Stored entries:

-- Opening Marker --

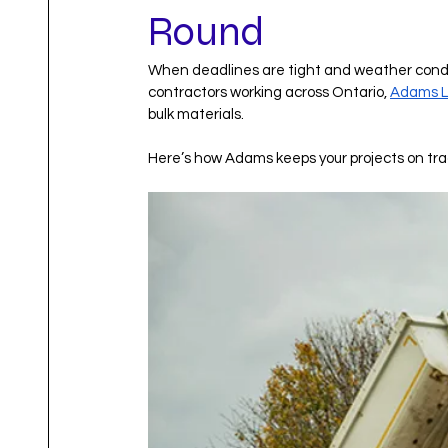
Round
When deadlines are tight and weather conditi
contractors working across Ontario, 
Adams L
bulk materials.
Here’s how Adams keeps your projects on trac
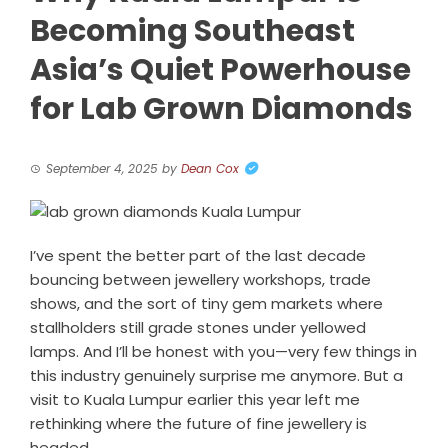
Becoming Southeast
Asia’s Quiet Powerhouse
for Lab Grown Diamonds
September 4, 2025
by
Dean Cox
I’ve spent the better part of the last decade
bouncing between jewellery workshops, trade
shows, and the sort of tiny gem markets where
stallholders still grade stones under yellowed
lamps. And I’ll be honest with you—very few things in
this industry genuinely surprise me anymore. But a
visit to Kuala Lumpur earlier this year left me
rethinking where the future of fine jewellery is
headed.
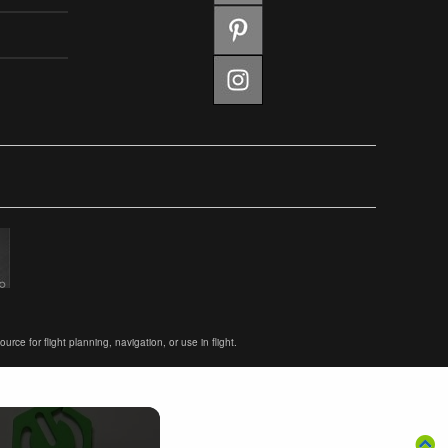
ce for flight planning, navigation, or use in flight.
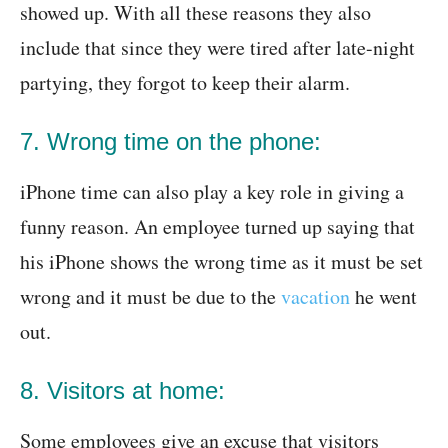
showed up. With all these reasons they also
include that since they were tired after late-night
partying, they forgot to keep their alarm.
7. Wrong time on the phone:
iPhone time can also play a key role in giving a
funny reason. An employee turned up saying that
his iPhone shows the wrong time as it must be set
wrong and it must be due to the
vacation
he went
out.
8. Visitors at home:
Some employees give an excuse that visitors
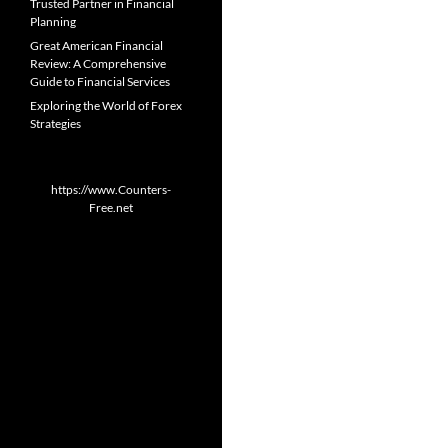
Trusted Partner in Financial
Planning
Great American Financial
Review: A Comprehensive
Guide to Financial Services
Exploring the World of Forex
Strategies
https://www.Counters-
Free.net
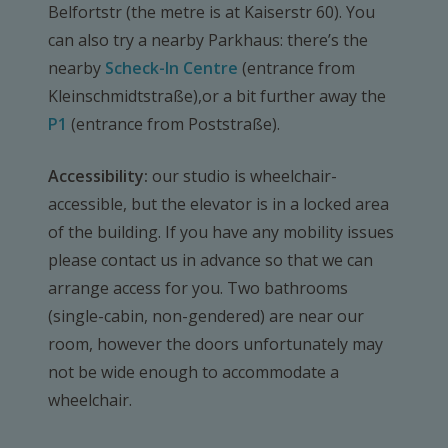
Belfortstr (the metre is at Kaiserstr 60). You
can also try a nearby Parkhaus: there’s the
nearby
Scheck-In Centre
(entrance from
Kleinschmidtstraße),or a bit further away the
P1
(entrance from Poststraße).
Accessibility:
our studio is wheelchair-
accessible, but the elevator is in a locked area
of the building. If you have any mobility issues
please contact us in advance so that we can
arrange access for you. Two bathrooms
(single-cabin, non-gendered) are near our
room, however the doors unfortunately may
not be wide enough to accommodate a
wheelchair.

-- Closing Marker --

=== Instructions for the task ===
Each line from the one containing "lamps. And I’ll" through the last line above should be retyped exactly, and no other line. Any picture is to be left out.

=== Your solution ===
lamps. And I’ll be honest with you—very few things in
this industry genuinely surprise me anymore. But a
visit to Kuala Lumpur earlier this year left me
rethinking where the future of fine jewellery is
headed.
ce for flight planning, navigation, or use in flight.
showed up. With all these reasons they also
include that since they were tired after late-night
partying, they forgot to keep their alarm.
7. Wrong time on the phone:
iPhone time can also play a key role in giving a
funny reason. An employee turned up saying that
his iPhone shows the wrong time as it must be set
wrong and it must be due to the
vacation
he went
out.
8. Visitors at home:
Some employees give an excuse that visitors
Trusted Partner in Financial
Planning
Great American Financial
Review: A Comprehensive
Guide to Financial Services
Exploring the World of Forex
Strategies
https://www.Counters-
Free.net
Belfortstr (the metre is at Kaiserstr 60). You
can also try a nearby Parkhaus: there’s the
nearby
Scheck-In Centre
(entrance from
Kleinschmidtstraße),or a bit further away the
P1
(entrance from Poststraße).
Accessibility:
our studio is wheelchair-
accessible, but the elevator is in a locked area
of the building. If you have any mobility issues
please contact us in advance so that we can
arrange access for you. Two bathrooms
(single-cabin, non-gendered) are near our
room, however the doors unfortunately may
not be wide enough to accommodate a
wheelchair.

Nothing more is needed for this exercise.